Pablo Echenique: Wir haben keine Angst vor Wahlen, aber wir meinen, dass damit der politische Konflikt nicht verschwindet. Mehr als zwei Millionen Menschen waren am 1. Oktober auf der Straße, die gleiche Anzahl hat bei den letzten Wahlen für die Unabhängigkeitsparteien gestimmt, und 80% der katalanischen Bevölkerung möchten eine vereinbartes Referendum mit Garantien - einschließlich der Hälfte der Wähler der PP und der Ciudadanos. Würde das nach Wahlen nicht mehr existieren? Offensichtlich schon!
Dies hat mehr mit den wahltaktischen Interessen einiger Parteien mehr zu tun, als damit, eine Lösung für das Problem Kataloniens zu suchen.
Was werden Puigdemont und die Regierung machen? Ich habe den Eindruck, dass man nach der Anwendung des Artikels 155 durch die PP-Regierung, unterstützt von ihrem monarchistischen Block, Neuwahlen in Katalonien forcieren wird. Dies unabhängig, ob Puigdemont die Unabhängigkeit proklamiert oder nicht. Aber sicher wird Puigdemont seine Drohung wahrmachen und nach der Anwendung von Artikel 155 im Parlament eine Abstimmung durchführen und die Unabhängigkeit ausrufen - was er bei der letzten Tagung des Parlaments nicht gemacht hat.
(…)
Frage: Pablo Iglesias ist an diesem Donnerstag sehr kritisch mit dem PSOE gewesen: er hat gesagt, dass Pedro Sánchez die "korrupte extreme Rechte" unterstützt, die "Spanien zerbricht". Die Strategie von Sánchez könne ihn im besten der Fälle dazu bringen, Vizepräsident von Rajoy zu werden.
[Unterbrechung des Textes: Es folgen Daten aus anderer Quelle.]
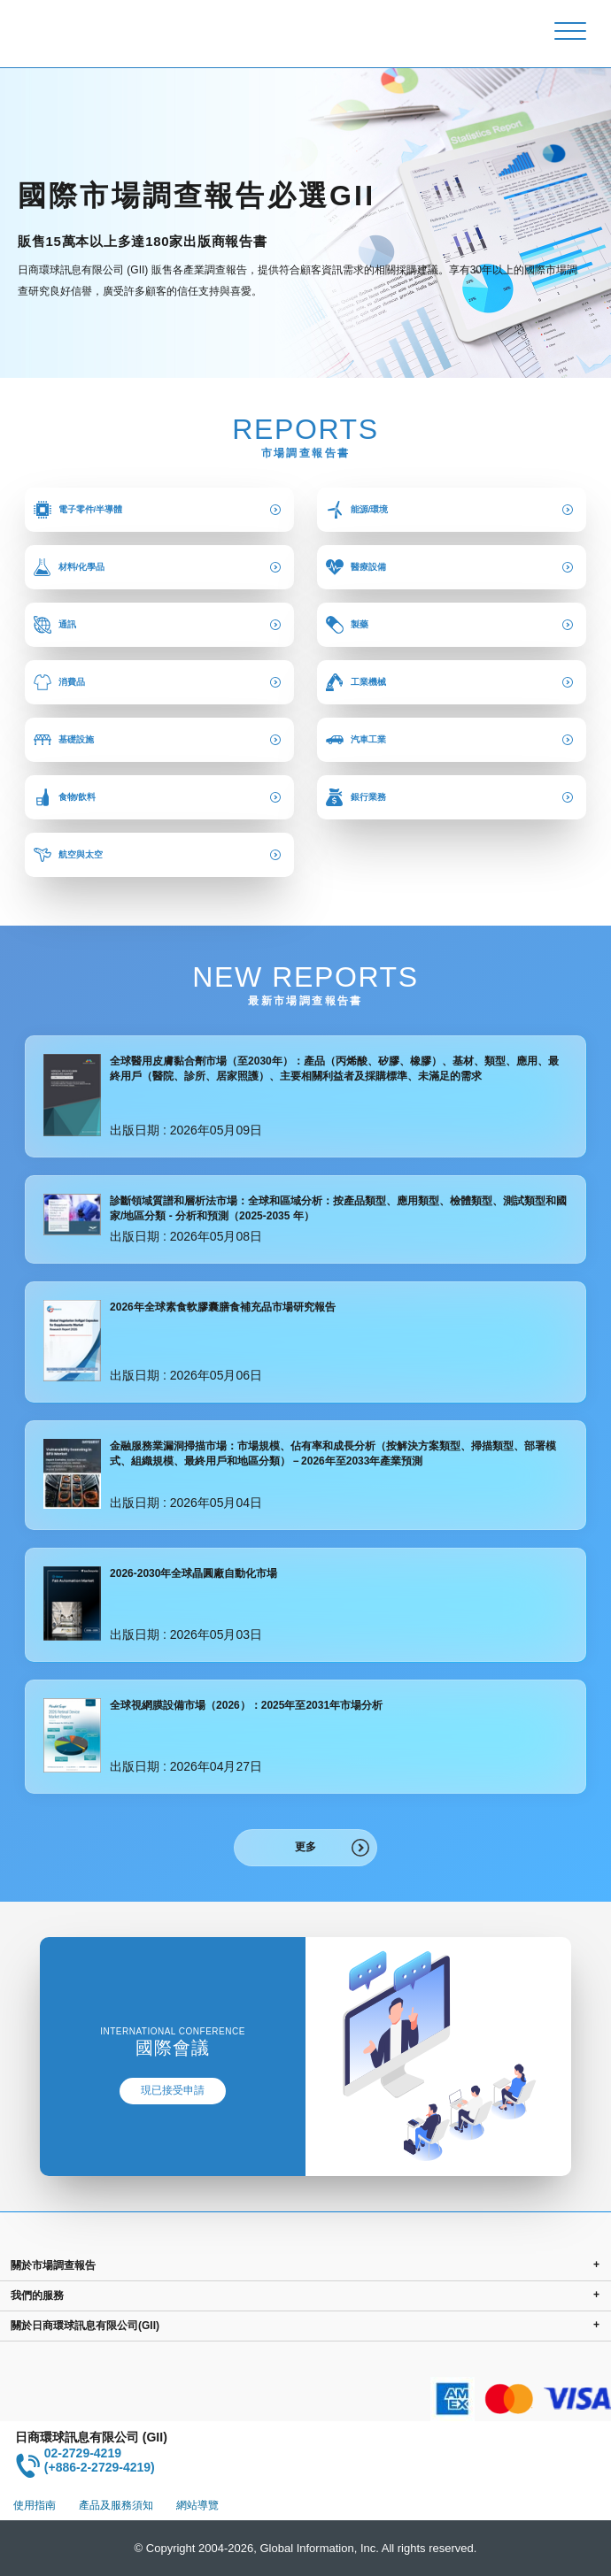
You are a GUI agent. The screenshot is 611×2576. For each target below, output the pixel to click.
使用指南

Außerdem hat er wieder die Idee eines Misstrauensantrages auf den Tisch gelegt, der von der PSOE zurückgewiesen wird. Ist dieser Misstrauensantrag näher oder weiter?
Pablo Echenique: Offensichtlich weiter entfernt. Es ist unmöglich, die notwendige Stimmenzahl ohne PSOE zu erreichen- und Pedro Sánchez will nicht. In diesen Momenten sind wir sehr auf die katalanische Krise zentriert und wir fassen die Möglichkeit eines anderen Misstrauensantrages in den nächsten Monaten nicht ins Auge. Auf jeden Fall würden wir, wenn wir das machen würden, nicht weiter kommen, weil die PSOE die Reihen mit der PP geschlossen hat. In seiner Kampagne für seine Wahl als Generalsekretär der PSOE hat Sánchez versprochen, dass das Erste was er machen werde, die Forderung nach dem Rücktritt von Rajoy sein wird. Und jetzt unterstützt er Rajoy.
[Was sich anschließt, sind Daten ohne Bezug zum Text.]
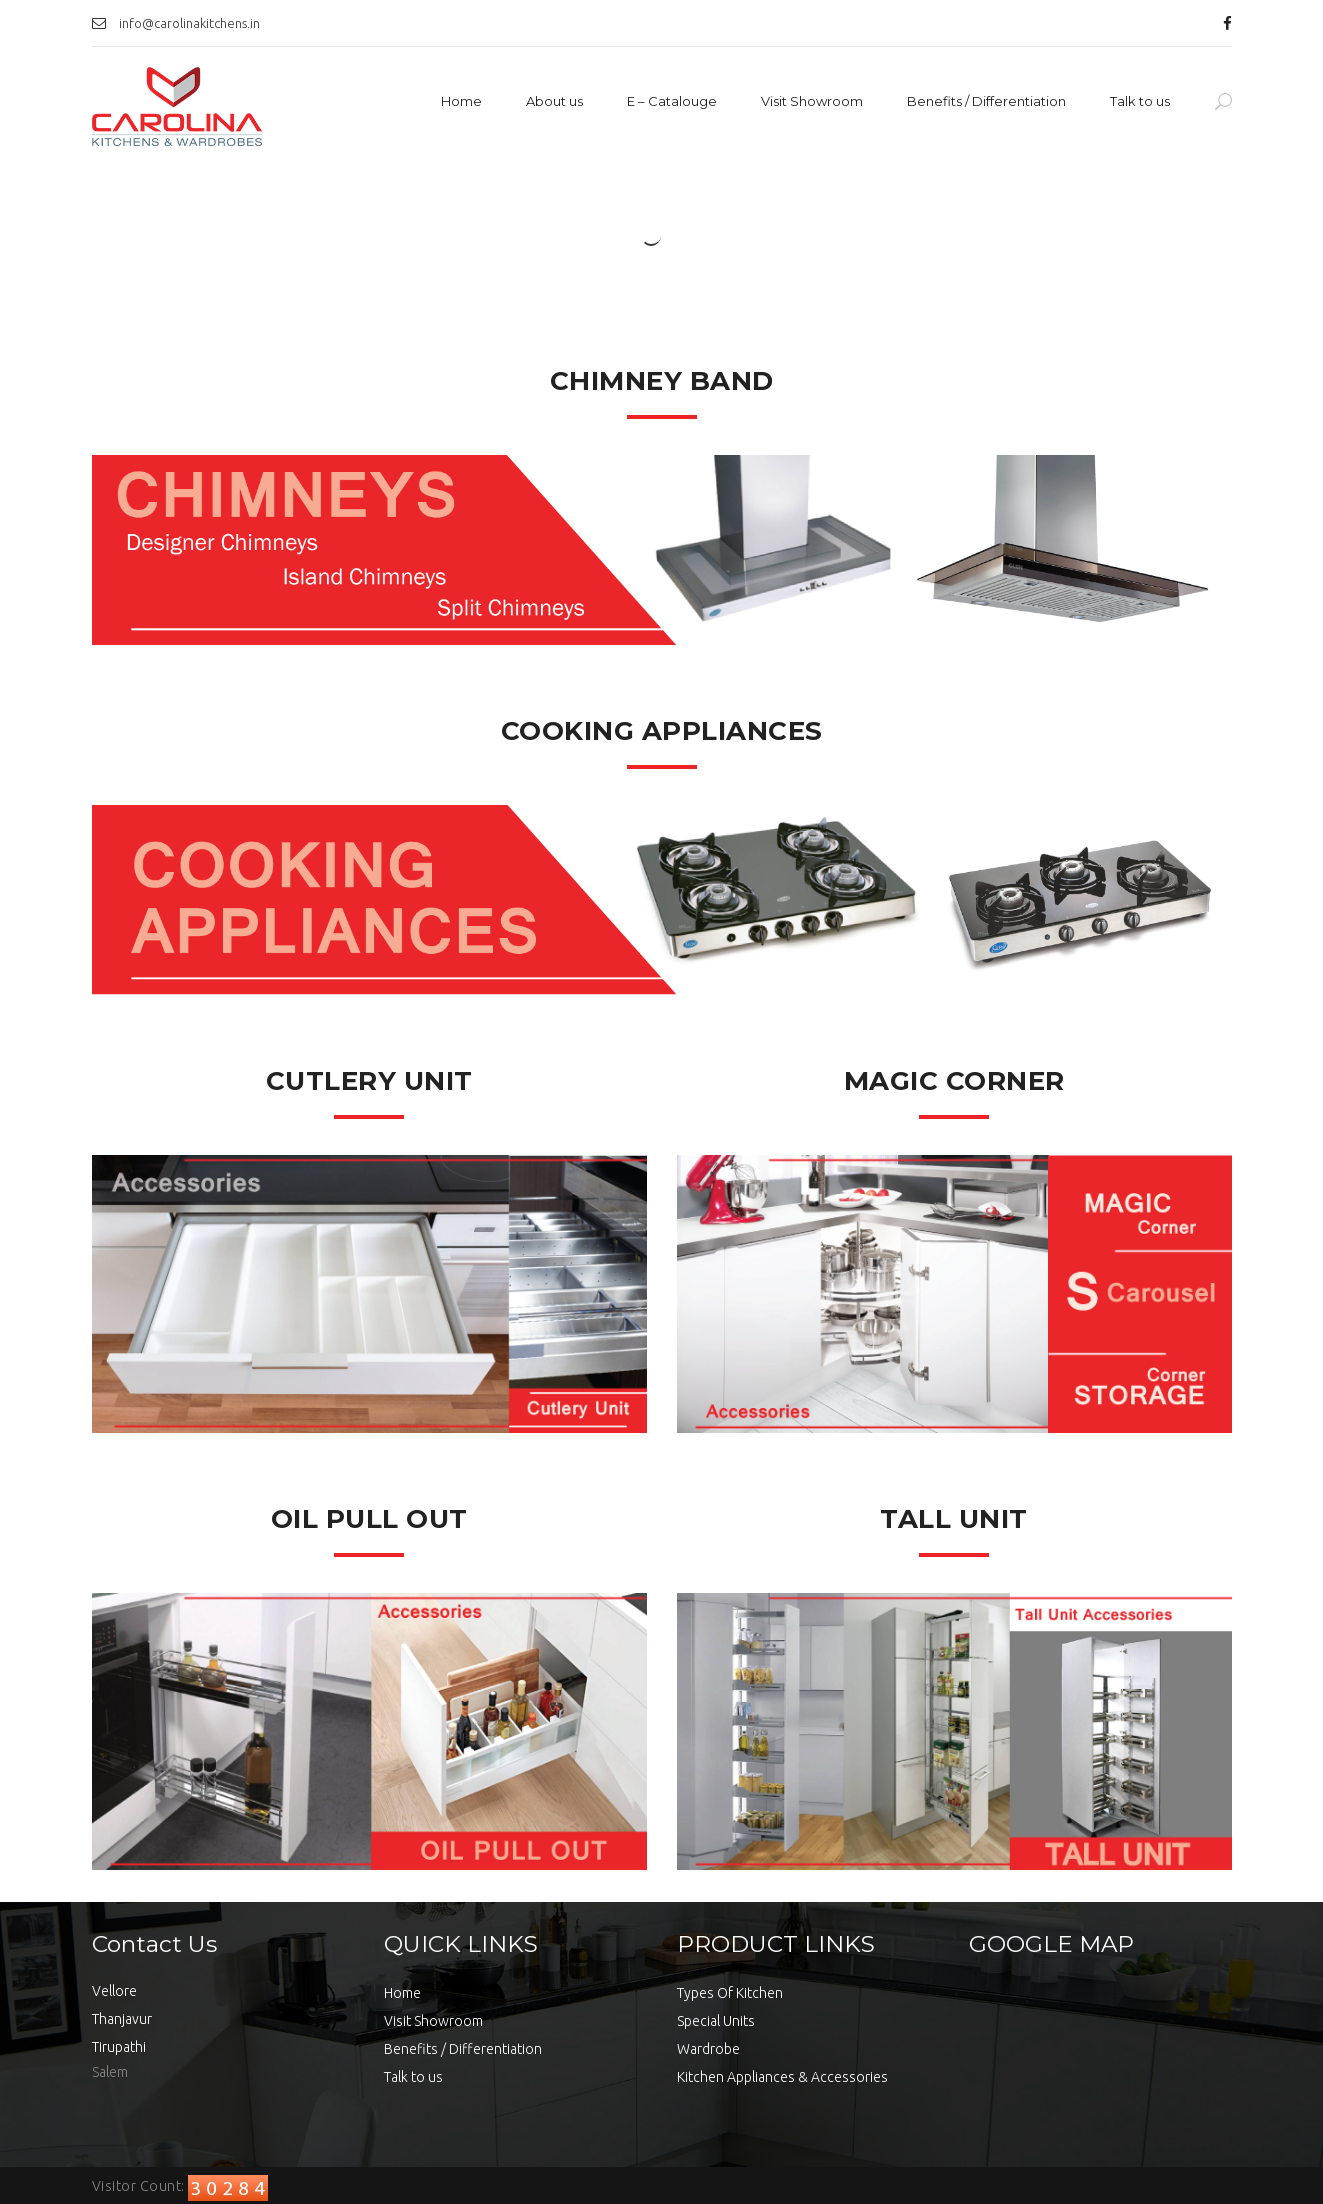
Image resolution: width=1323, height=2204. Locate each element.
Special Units (716, 2021)
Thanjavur (122, 2019)
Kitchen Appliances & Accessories (782, 2077)
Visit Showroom (812, 101)
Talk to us (1140, 101)
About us (554, 101)
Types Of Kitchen (730, 1993)
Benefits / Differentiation (986, 101)
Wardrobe (708, 2049)
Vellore (114, 1991)
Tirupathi (119, 2047)
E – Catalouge (672, 101)
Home (461, 101)
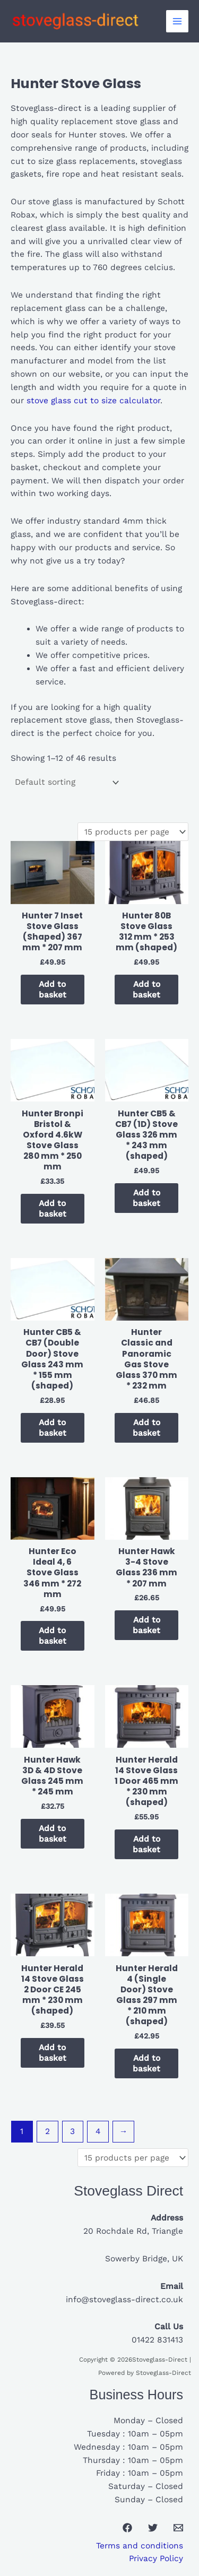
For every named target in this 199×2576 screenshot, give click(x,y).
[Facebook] (127, 2527)
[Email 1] (178, 2527)
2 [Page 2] (47, 2131)
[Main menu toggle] (177, 21)
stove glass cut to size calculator (92, 400)
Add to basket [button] (52, 989)
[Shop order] (66, 783)
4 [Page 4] (98, 2131)
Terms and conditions (139, 2546)
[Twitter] (153, 2527)
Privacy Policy (156, 2558)
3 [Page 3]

Frage: Die Entwicklung in Katalonien hat die Brücken zwischen Unidos Podemos und der PSOE gesprengt? Hat man die Türe für Vereinbarungen mit der PSOE geschlossen?
Pablo Echenique: Wir haben die Position wie immer: für die Verteidigung der sozialen Rechte, gegen die Korruption der PP und für ein plurinationales Spanien, in dem die Menschen ein Stimme haben, um die territorialen Konflikte wie in Katalonien zu lösen. Wer sich bewegt hat ist Sánchez, der vor fünf Monaten bei seiner Wahlkampagne als Generalsekretär von Plurinationalität gesprochen hat, vom Rücktritt Rajoys, von der Annäherung an Unidos Podemos, und heute Positionen verteidigt, die seine Opponenten vertreten. In diesem Moment deutet alles darauf hin, dass er es sich nach dem Aufruf von König Felipe zur Disziplin an der Seite der PP bequem eingerichtet hat. Hoffentlich täuschen wir uns, aber in diesen Momenten schaut es nicht danach aus.
(...)
Auszug aus einem Interview mit Pablo Echenique, das die Zeitung Público am 20. Oktober veröffentlicht hat.